Yes, you're basically right despite intending to be sarcastic. The circuit breakers are stupid and there's no real good reason for them to exist. Levine:
> The basic idea of stock-market circuit breakers is, like, some news happens, and the market reacts precipitously, and stocks fall 7%, and the market gets turned off for 15 minutes so that everyone can have some time to think and digest the news and see if they want to buy. On an average Tuesday afternoon, not everyone who might want to buy stocks is watching the market every minute. The computers are, sure, but some long-term investors are busy doing other things, reading 10-Ks or meeting with executives or whatever. Someone needs to call them up and say “hey not sure if you noticed but stocks are cheap now, you should buy some.”
> But you generally want to do this sort of thing through mechanical bright-line rules, and occasionally those rules get applied in kind of weird circumstances. The market did not fall 7% by 9:34 a.m. today because of shocking news that came out at 9:32! Investors had all weekend to ponder coronavirus news, and all of Sunday to ponder oil-price news, and they pondered it at their leisure, and futures traded limit-down, and then the stock market opened and investors applied their weekend’s worth of pondering to the market, with the result that the market shut down four minutes later. A weekend of pondering, four minutes of trading, 15 more minutes of pondering. I am not sure what you learned in the 15 minutes that you didn’t learn over the weekend.
Back to you:
> Nor is anyone questioning why it was suddenly urgent that the government put $USD1.5 trillion of liquidity into the market.

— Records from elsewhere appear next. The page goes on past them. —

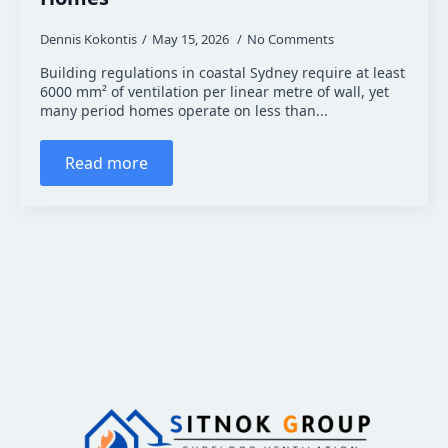
Dennis Kokontis
May 15, 2026
No Comments
Building regulations in coastal Sydney require at least
6000 mm² of ventilation per linear metre of wall, yet
many period homes operate on less than...
Read more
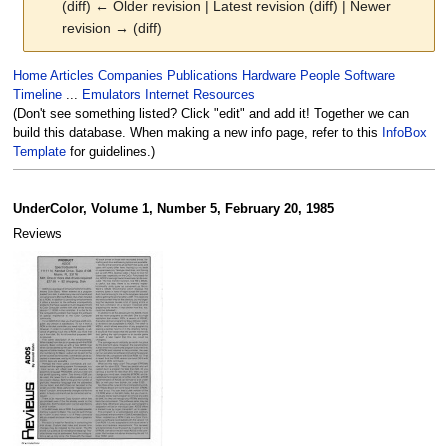
(diff) ← Older revision | Latest revision (diff) | Newer
revision → (diff)
Jump
Jump
Home
Articles
Companies
Publications
Hardware
People
Software
to
to
Timeline
...
Emulators
Internet Resources
navigation
search
(Don't see something listed? Click "edit" and add it! Together we can
build this database. When making a new info page, refer to this
InfoBox
Template
for guidelines.)
UnderColor, Volume 1, Number 5, February 20, 1985
Reviews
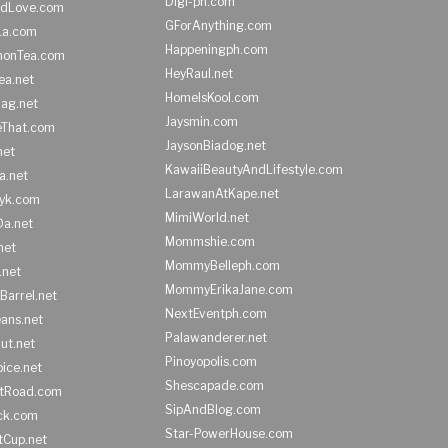
Digi-ph.com
ndLove.com
GForAnything.com
La.com
Happeningph.com
monTea.com
HeyRaul.net
ea.net
HomeIsKool.com
Bag.net
Jaysmin.com
eThat.com
JaysonBiadog.net
net
KawaiiBeautyAndLifestyle.com
a.net
LarawanAtKape.net
yk.com
MimiWorld.net
Da.net
Mommshie.com
net
MommyBelleph.com
.net
MommyErikaJane.com
Barrel.net
NextEventph.com
ans.net
Palawanderer.net
ut.net
Pinoyopolis.com
ice.net
Shescapade.com
ltRoad.com
SipAndBlog.com
ick.com
Star-PowerHouse.com
tCup.net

The government didn't do that. It loaned $1.5T over a very short term to banks. It was not targeted at the stock market and had no impact there.
By which you actually mean "prices come down to earth," which is a good thing, just one that many powerful interests don't want to happen because they have bet against it.
> Since there really hasn't been a capitulation, where everyone who would ever sell actually sold, it's likely the bears are still in control.
I have heard this before, but I am having trouble feeling this. How do you determine capitulation? We had several days where trading was halted for a time due to steep losses, and 3/16 was the second biggest percentage loss in history (for the Dow at least).
If that isn't capitulation, what is? Hitting the 20% circuit breaker a few days in a row? Only in 1987 has the market fallen more than 20% in a day.
One reason I think the market is rising is because "everyone who would ever sell actually sold". Therefore, only the eternal optimists are left; the pessimists are sitting this one out.
Wouldn't the change be, "people have caught their breath?"
If the free fall is sustained by emotional panic, then halting the emotional panic can help stop the free fall.